A minha consciência é esquizofrênica, tenho profundo delírios sobre o que é a realidade. Rezo todos os dias para conseguir ter mais malandragem na vida, pois isso é a única lição que vale a pena aprender. O resto é detalhe de erudição, não faz muita diferença os livros que eu leio, nem a faculdade que eu faço. Rezo, sonhando acordada, para sair dessa teia de opressão que cada dia me entrego mais, mais e mais. O tempo corre de assustado. Eu me sinto muito manca para acompanhar os meus colegas que já estão a três milhões de anos na minha frente, me sinto parada eternamente em um trânsito da Dutra. Sem poder sair, sem poder correr, andar a pé e vivenciar os lugares com a calma de que necessito.
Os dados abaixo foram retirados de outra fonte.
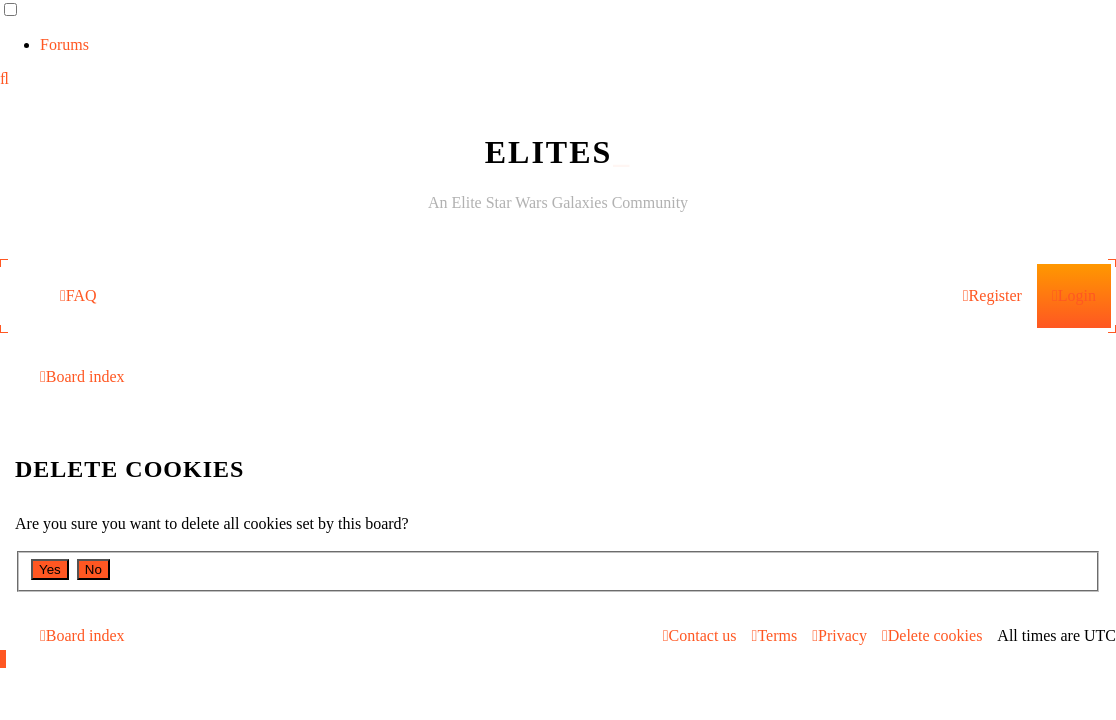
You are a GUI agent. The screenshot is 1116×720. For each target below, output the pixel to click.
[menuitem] (78, 296)
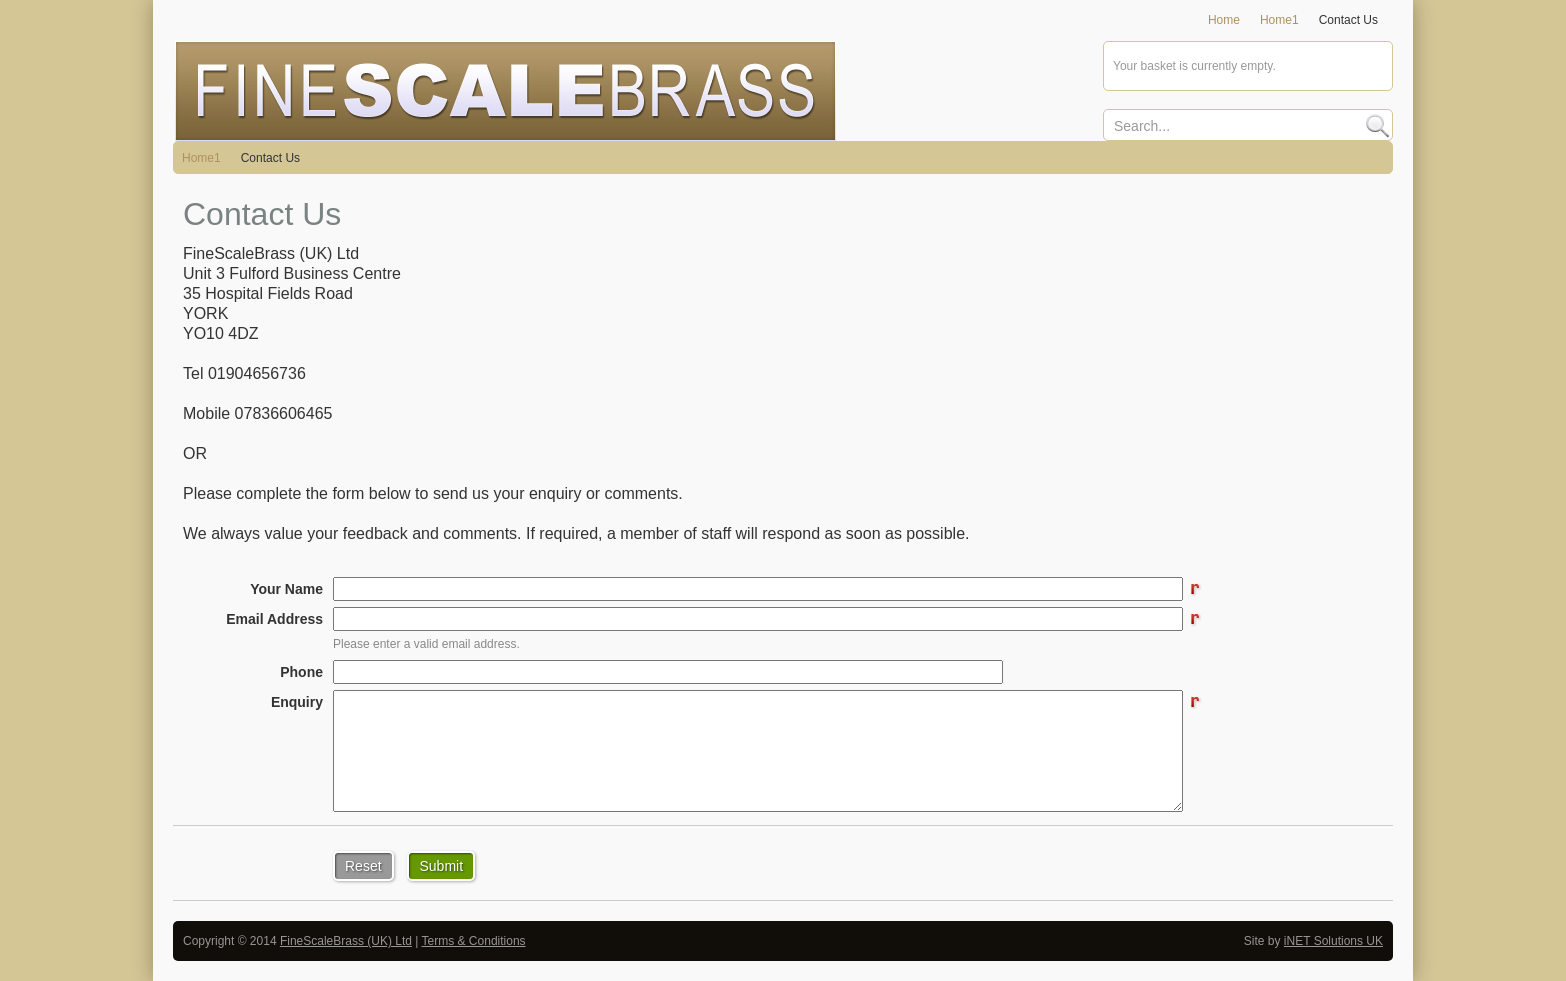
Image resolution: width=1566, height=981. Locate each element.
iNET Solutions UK (1333, 941)
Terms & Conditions (474, 941)
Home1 (201, 158)
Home (1224, 20)
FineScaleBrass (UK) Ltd (346, 941)
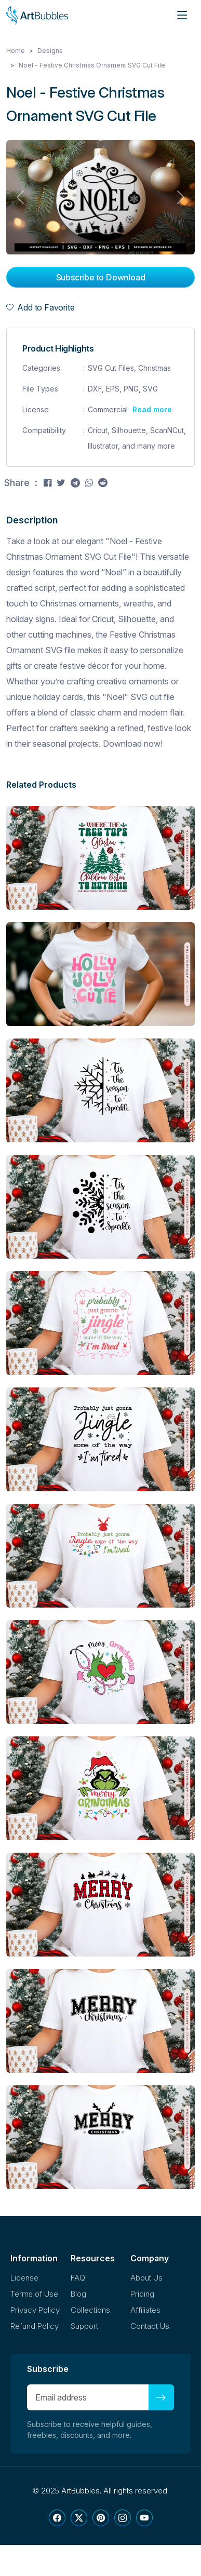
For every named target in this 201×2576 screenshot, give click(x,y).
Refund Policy (34, 2326)
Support (84, 2326)
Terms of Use (34, 2294)
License (24, 2278)
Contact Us (149, 2326)
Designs (50, 51)
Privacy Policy (35, 2310)
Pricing (142, 2294)
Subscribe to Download (100, 277)
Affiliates (145, 2310)
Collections (90, 2310)
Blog (78, 2294)
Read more (152, 409)
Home (15, 51)
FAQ (78, 2278)
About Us (146, 2278)
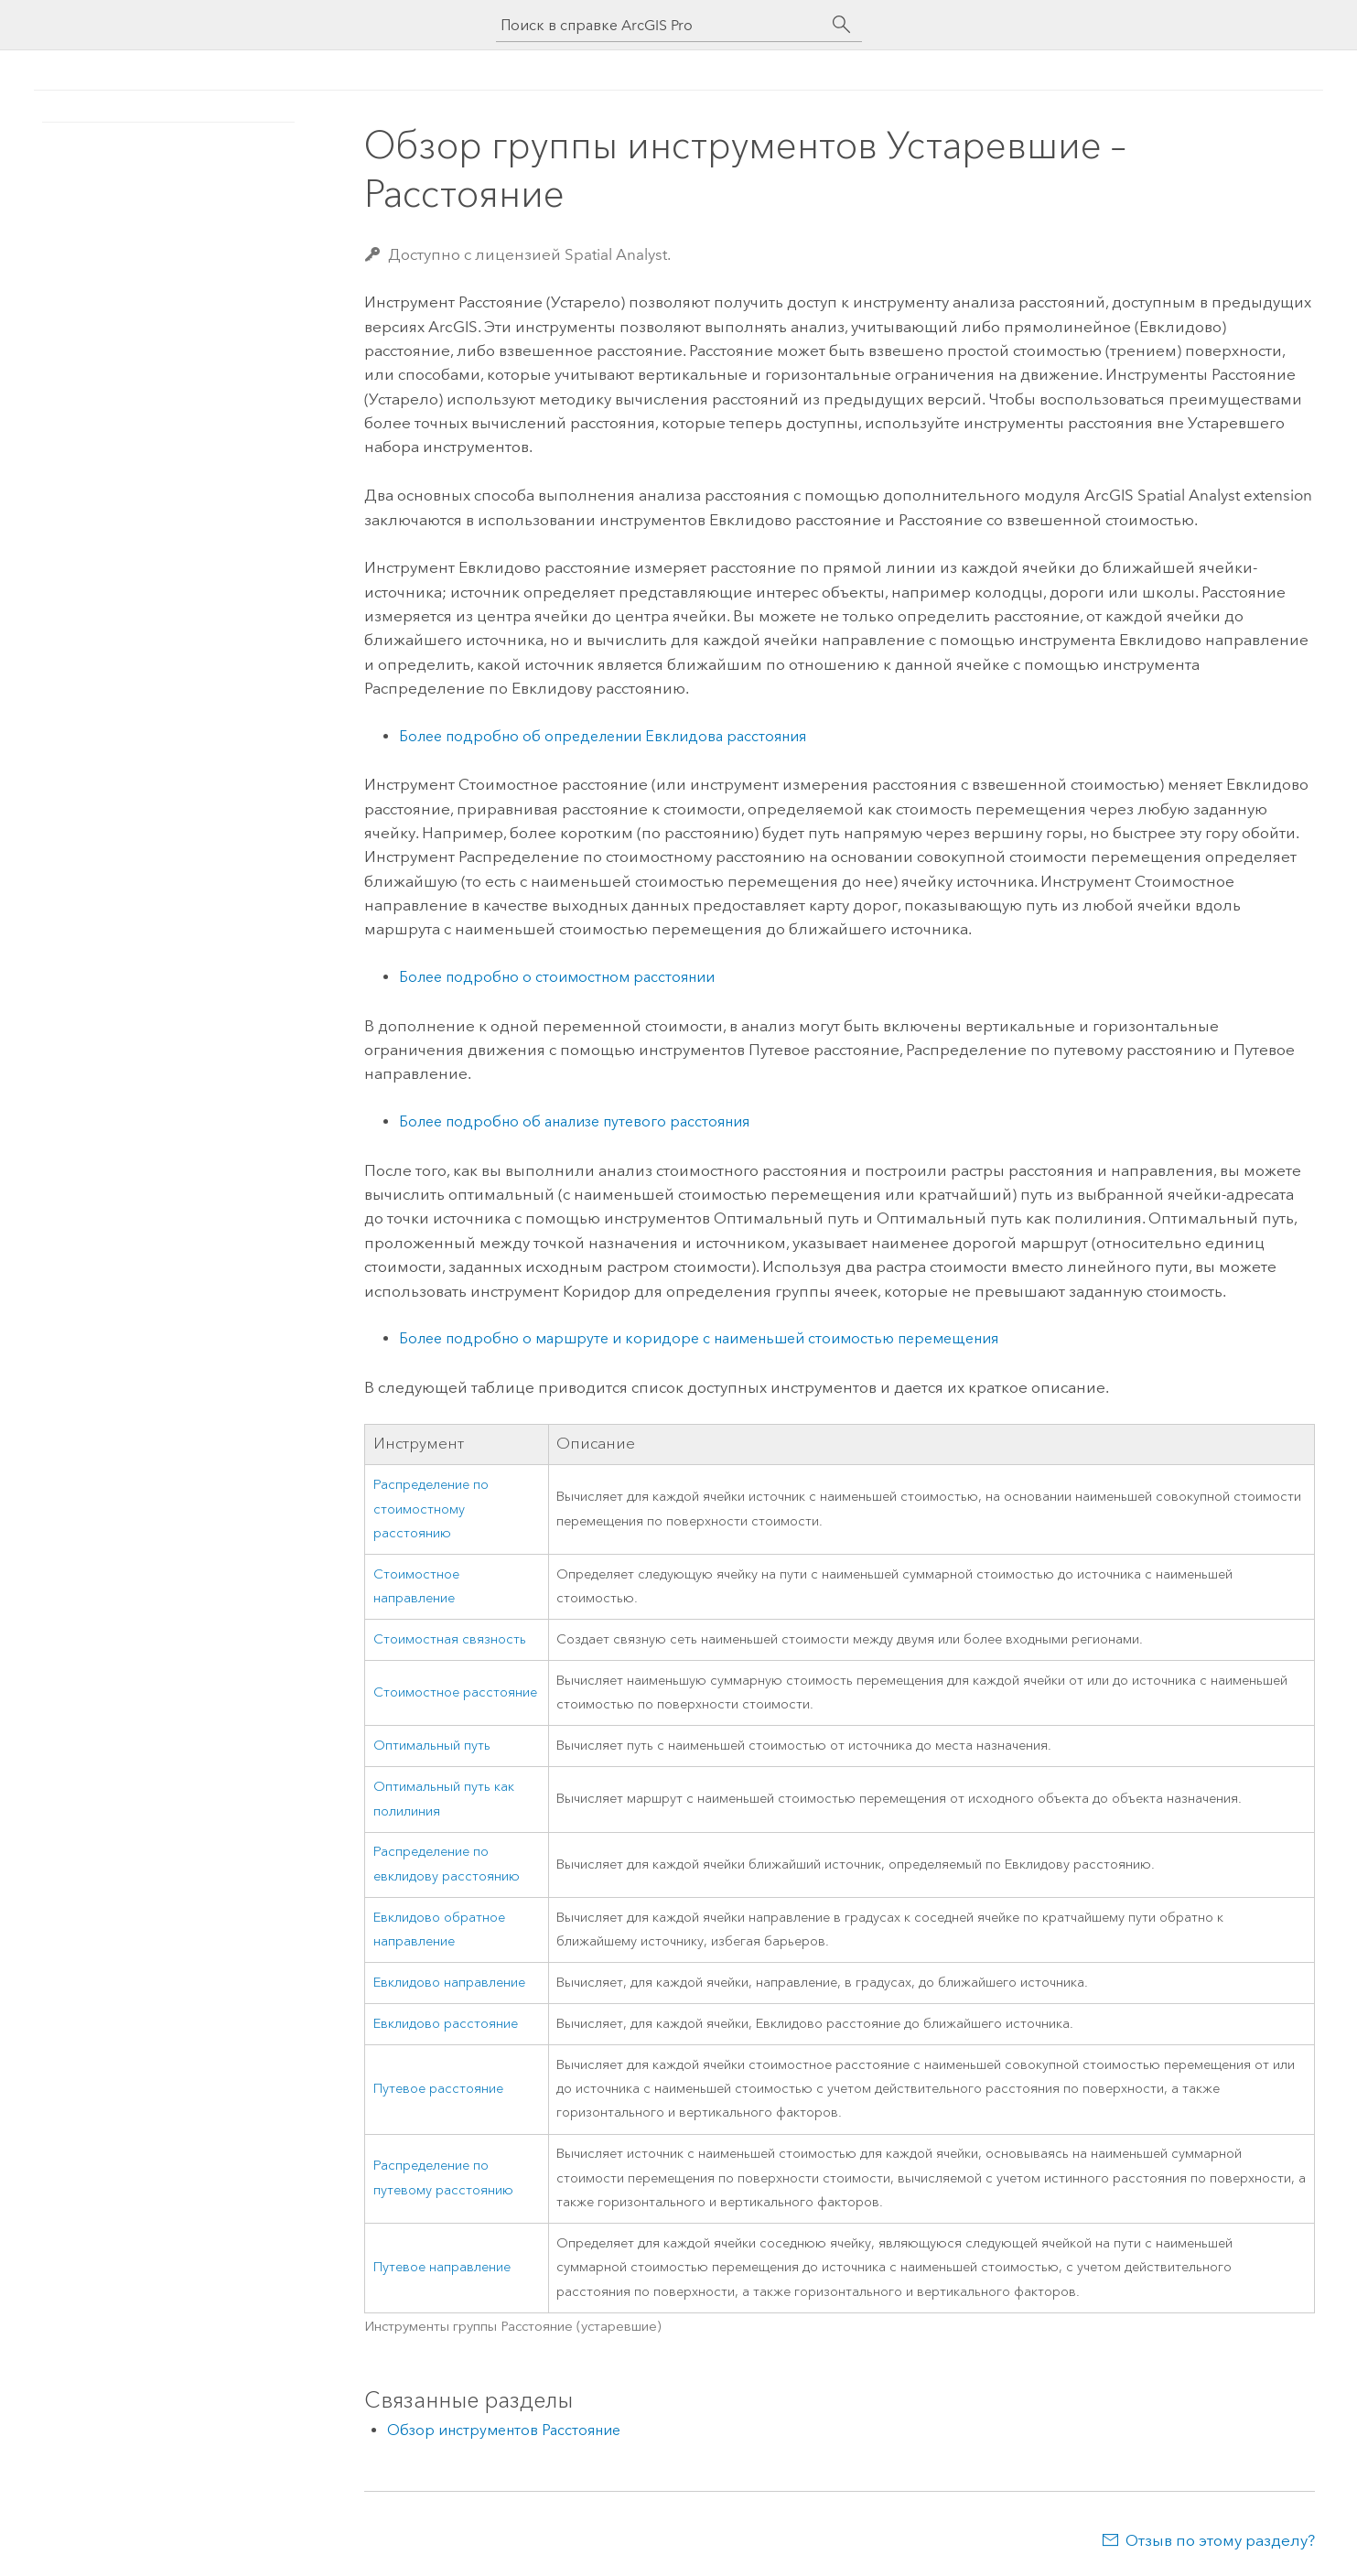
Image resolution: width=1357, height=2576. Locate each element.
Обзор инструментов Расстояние (503, 2430)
Eu sou a moça do espelho ruim, tenho desejos imensos, manias estranhas de sonhar acordada quando não posso. Perco-me na minha irregularidade do verbo ser, não sei exatamente o quanto a ilusão do mundo se identifica comigo. Não posso vivenciar as coisas pela metade mais, o mundo me pede cada dia mais, não quero, não posso e vivo uma vida de medo todos os dias. Não queria sentir tanto medo do outro, porque é disso que sinto medo. É sempre da relação, por isso não me acho, porque não adianta viver no mundo sem o outro para mostrar os lugares desconhecidos. Tenho receio de que a moça do espelho descorda de mim, pois aprendi bem com a cultura do narcisismo. Amo eu mesmo com todas as forças que não consigo me imaginar fora de mim.
Mas estou aí. Diante de uma imagem ofusca e perdida, olhando-me para um espelho em movimento que reflete muito mal a minha vida, os meus anseios e medos. Estou diante de mim, mas ainda não consigo me encontrar. Acho que o mundo não me representa, eu mesmo não me represento. Sou o ator de mim mesmo.